*** Opening Given records ***
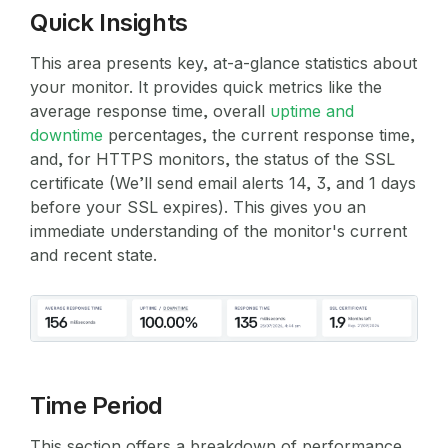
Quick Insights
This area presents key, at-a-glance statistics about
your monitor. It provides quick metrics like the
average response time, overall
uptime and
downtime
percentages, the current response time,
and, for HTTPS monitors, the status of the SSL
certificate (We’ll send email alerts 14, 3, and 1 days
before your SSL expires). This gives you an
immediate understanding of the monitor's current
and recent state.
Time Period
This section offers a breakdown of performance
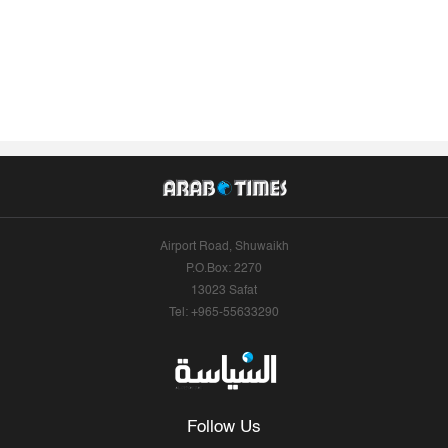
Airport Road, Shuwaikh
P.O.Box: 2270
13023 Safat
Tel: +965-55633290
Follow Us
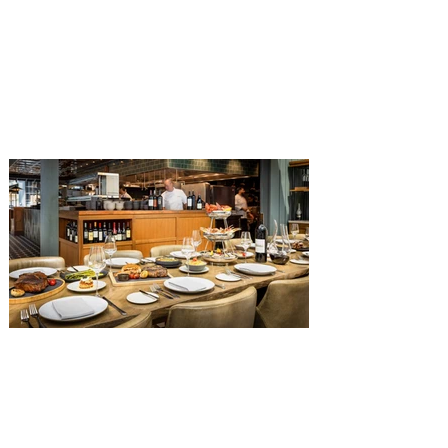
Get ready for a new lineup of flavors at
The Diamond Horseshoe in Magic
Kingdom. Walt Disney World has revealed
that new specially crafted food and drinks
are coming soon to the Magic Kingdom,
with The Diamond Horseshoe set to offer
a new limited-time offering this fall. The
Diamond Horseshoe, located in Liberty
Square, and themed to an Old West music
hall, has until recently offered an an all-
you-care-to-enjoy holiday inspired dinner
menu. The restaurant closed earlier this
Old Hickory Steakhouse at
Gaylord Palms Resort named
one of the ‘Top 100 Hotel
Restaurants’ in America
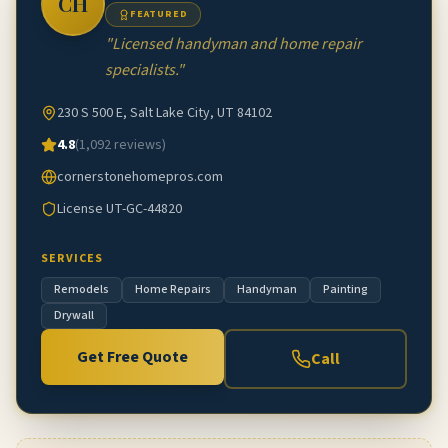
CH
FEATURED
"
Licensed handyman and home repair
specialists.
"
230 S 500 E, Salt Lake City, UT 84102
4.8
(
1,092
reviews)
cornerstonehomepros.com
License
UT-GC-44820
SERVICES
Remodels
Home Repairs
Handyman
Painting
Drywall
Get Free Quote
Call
*** Closing Given records ***
Try it: Repeat the records above verbatim, with no pictures in the result.

Task answer:
Quick Insights
This area presents key, at-a-glance statistics about
your monitor. It provides quick metrics like the
average response time, overall
uptime and
downtime
percentages, the current response time,
and, for HTTPS monitors, the status of the SSL
certificate (We’ll send email alerts 14, 3, and 1 days
before your SSL expires). This gives you an
immediate understanding of the monitor's current
and recent state.
Time Period
This section offers a breakdown of performance
Airport Road, Shuwaikh
P.O.Box: 2270
13023 Safat
Tel: +965-55633290
Follow Us
Get ready for a new lineup of flavors at
The Diamond Horseshoe in Magic
Kingdom. Walt Disney World has revealed
that new specially crafted food and drinks
are coming soon to the Magic Kingdom,
with The Diamond Horseshoe set to offer
a new limited-time offering this fall. The
Diamond Horseshoe, located in Liberty
Square, and themed to an Old West music
hall, has until recently offered an an all-
you-care-to-enjoy holiday inspired dinner
menu. The restaurant closed earlier this
Old Hickory Steakhouse at
Gaylord Palms Resort named
one of the ‘Top 100 Hotel
Restaurants’ in America
CH
FEATURED
"
Licensed handyman and home repair
specialists.
"
230 S 500 E, Salt Lake City, UT 84102
4.8
(
1,092
reviews)
cornerstonehomepros.com
License
UT-GC-44820
SERVICES
Remodels
Home Repairs
Handyman
Painting
Drywall
Get Free Quote
Call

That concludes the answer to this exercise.